Images embedded in the records are excluded; print everything else exactly as given.

___ RECORDS TO PROCESS

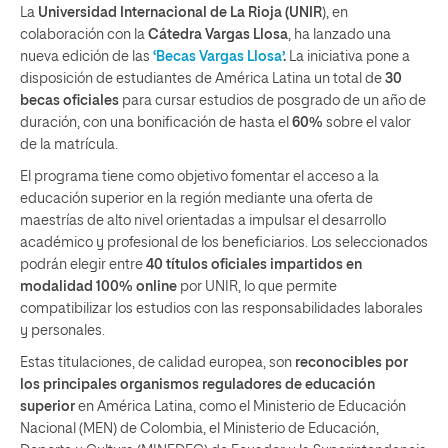
La
Universidad Internacional de La Rioja (UNIR
), en
colaboración con la
Cátedra Vargas Llosa
, ha lanzado una
nueva edición de las
‘Becas Vargas Llosa’
.
La iniciativa pone a
disposición de estudiantes de América Latina un total de
30
becas oficiales
para cursar estudios de posgrado de un año de
duración, con una bonificación de hasta el
60%
sobre el valor
de la matrícula.
El programa tiene como objetivo fomentar el acceso a la
educación superior en la región mediante una oferta de
maestrías de alto nivel orientadas a impulsar el desarrollo
académico y profesional de los beneficiarios. Los seleccionados
podrán elegir entre
40 títulos oficiales impartidos en
modalidad 100% online
por UNIR, lo que permite
compatibilizar los estudios con las responsabilidades laborales
y personales.
Estas titulaciones, de calidad europea, son
reconocibles por
los principales organismos reguladores de educación
superior
en América Latina, como el Ministerio de Educación
Nacional (MEN) de Colombia, el Ministerio de Educación,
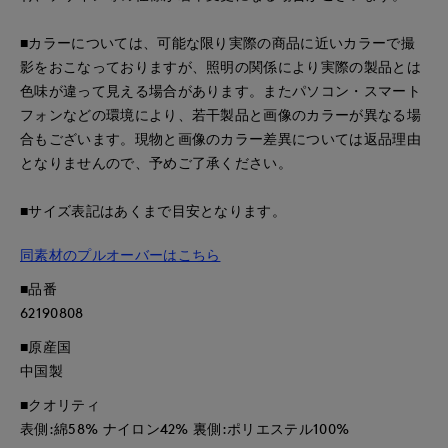
■カラーについては、可能な限り実際の商品に近いカラーで撮
影をおこなっておりますが、照明の関係により実際の製品とは
色味が違って見える場合があります。またパソコン・スマート
フォンなどの環境により、若干製品と画像のカラーが異なる場
合もございます。現物と画像のカラー差異については返品理由
となりませんので、予めご了承ください。
■サイズ表記はあくまで目安となります。
同素材のプルオーバーはこちら
■品番
62190808
■原産国
中国製
■クオリティ
表側:綿58% ナイロン42% 裏側:ポリエステル100%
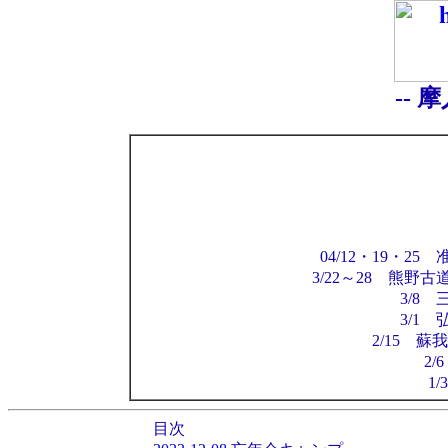
-- 
04/12・19・
3/22～28 熊野
3/8
3/1
2/15 
2/
1
目次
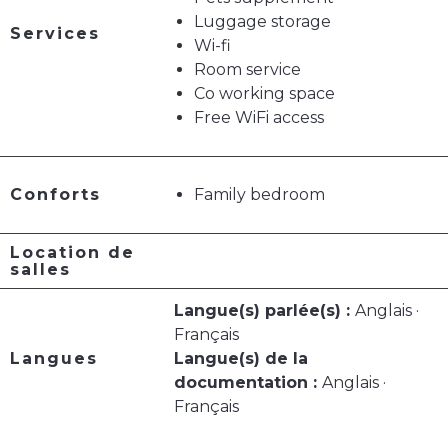
Luggage storage
Services
Wi-fi
Room service
Co working space
Free WiFi access
Conforts
Family bedroom
Location de
salles
Langue(s) parlée(s) :
Anglais ·
Français
Langues
Langue(s) de la
documentation :
Anglais ·
Français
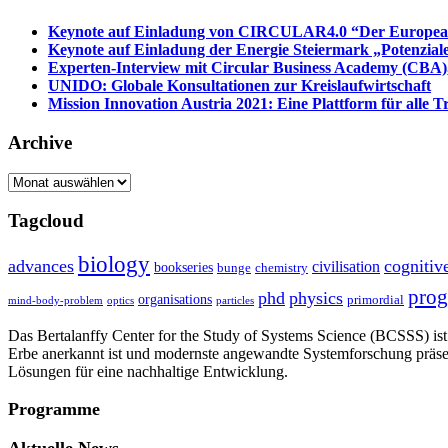
Keynote auf Einladung von CIRCULAR4.0 “Der European 
Keynote auf Einladung der Energie Steiermark „Potenziale
Experten-Interview mit Circular Business Academy (CBA),
UNIDO: Globale Konsultationen zur Kreislaufwirtschaft
Mission Innovation Austria 2021: Eine Plattform für alle
Archive
Archive
Tagcloud
biology
advances
cognitiv
civilisation
bookseries
bunge
chemistry
pro
phd
physics
organisations
primordial
mind-body-problem
optics
particles
Das Bertalanffy Center for the Study of Systems Science (BCSSS) ist e
Erbe anerkannt ist und modernste angewandte Systemforschung präse
Lösungen für eine nachhaltige Entwicklung.
Programme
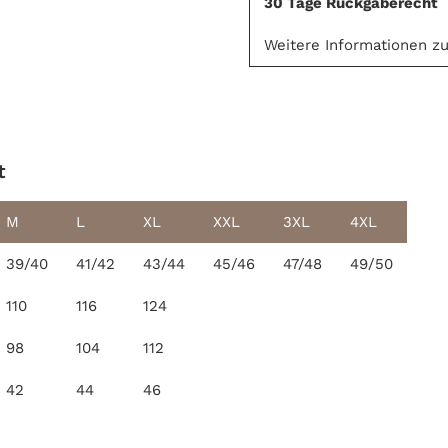
30 Tage Rückgaberecht
Weitere Informationen z
t
M
L
XL
XXL
3XL
4XL
39/40
41/42
43/44
45/46
47/48
49/50
110
116
124
98
104
112
42
44
46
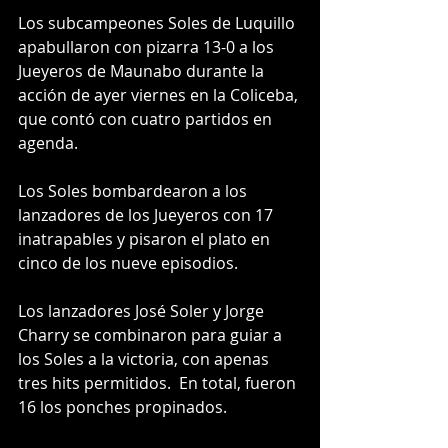
Los subcampeones Soles de Luquillo 
apabullaron con pizarra 13-0 a los 
Jueyeros de Maunabo durante la 
acción de ayer viernes en la Coliceba, 
que contó con cuatro partidos en 
agenda.
Los Soles bombardearon a los 
lanzadores de los Jueyeros con 17 
inatrapables y pisaron el plato en 
cinco de los nueve episodios.
Los lanzadores José Soler y Jorge 
Charry se combinaron para guiar a 
los Soles a la victoria, con apenas 
tres hits permitidos.  En total, fueron 
16 los ponches propinados.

______

--- COMPLETED EXERCISE ---
La
Universidad Internacional de La Rioja (UNIR
), en
colaboración con la
Cátedra Vargas Llosa
, ha lanzado una
nueva edición de las
‘Becas Vargas Llosa’
.
La iniciativa pone a
disposición de estudiantes de América Latina un total de
30
becas oficiales
para cursar estudios de posgrado de un año de
duración, con una bonificación de hasta el
60%
sobre el valor
de la matrícula.
El programa tiene como objetivo fomentar el acceso a la
educación superior en la región mediante una oferta de
maestrías de alto nivel orientadas a impulsar el desarrollo
académico y profesional de los beneficiarios. Los seleccionados
podrán elegir entre
40 títulos oficiales impartidos en
modalidad 100% online
por UNIR, lo que permite
compatibilizar los estudios con las responsabilidades laborales
y personales.
Estas titulaciones, de calidad europea, son
reconocibles por
los principales organismos reguladores de educación
superior
en América Latina, como el Ministerio de Educación
Nacional (MEN) de Colombia, el Ministerio de Educación,
■カラーについては、可能な限り実際の商品に近いカラーで撮
影をおこなっておりますが、照明の関係により実際の製品とは
色味が違って見える場合があります。またパソコン・スマート
フォンなどの環境により、若干製品と画像のカラーが異なる場
合もございます。現物と画像のカラー差異については返品理由
となりませんので、予めご了承ください。
■サイズ表記はあくまで目安となります。
同素材のプルオーバーはこちら
■品番
62190808
■原産国
中国製
■クオリティ
表側:綿58% ナイロン42% 裏側:ポリエステル100%
-- 
04/12・19・
3/22～28 熊野
3/8
3/1
2/15 
2/
1
目次
Luggage storage
Services
Wi-fi
Room service
Co working space
Free WiFi access
Conforts
Family bedroom
Location de
salles
Langue(s) parlée(s) :
Anglais ·
Français
Langues
Langue(s) de la
documentation :
Anglais ·
Français
Keynote auf Einladung von CIRCULAR4.0 “Der European 
Keynote auf Einladung der Energie Steiermark „Potenziale
Experten-Interview mit Circular Business Academy (CBA),
UNIDO: Globale Konsultationen zur Kreislaufwirtschaft
Mission Innovation Austria 2021: Eine Plattform für alle
Archive
Archive
Tagcloud
biology
advances
cognitiv
civilisation
bookseries
bunge
chemistry
pro
phd
physics
organisations
primordial
mind-body-problem
optics
particles
Das Bertalanffy Center for the Study of Systems Science (BCSSS) ist e
Erbe anerkannt ist und modernste angewandte Systemforschung präse
Lösungen für eine nachhaltige Entwicklung.
Programme
30 Tage Rückgaberecht
Weitere Informationen z
t
M
L
XL
XXL
3XL
4XL
39/40
41/42
43/44
45/46
47/48
49/50
110
116
124
98
104
112
42
44
46
Los subcampeones Soles de Luquillo 
apabullaron con pizarra 13-0 a los 
Jueyeros de Maunabo durante la 
acción de ayer viernes en la Coliceba, 
que contó con cuatro partidos en 
agenda.
Los Soles bombardearon a los 
lanzadores de los Jueyeros con 17 
inatrapables y pisaron el plato en 
cinco de los nueve episodios.
Los lanzadores José Soler y Jorge 
Charry se combinaron para guiar a 
los Soles a la victoria, con apenas 
tres hits permitidos.  En total, fueron 
16 los ponches propinados.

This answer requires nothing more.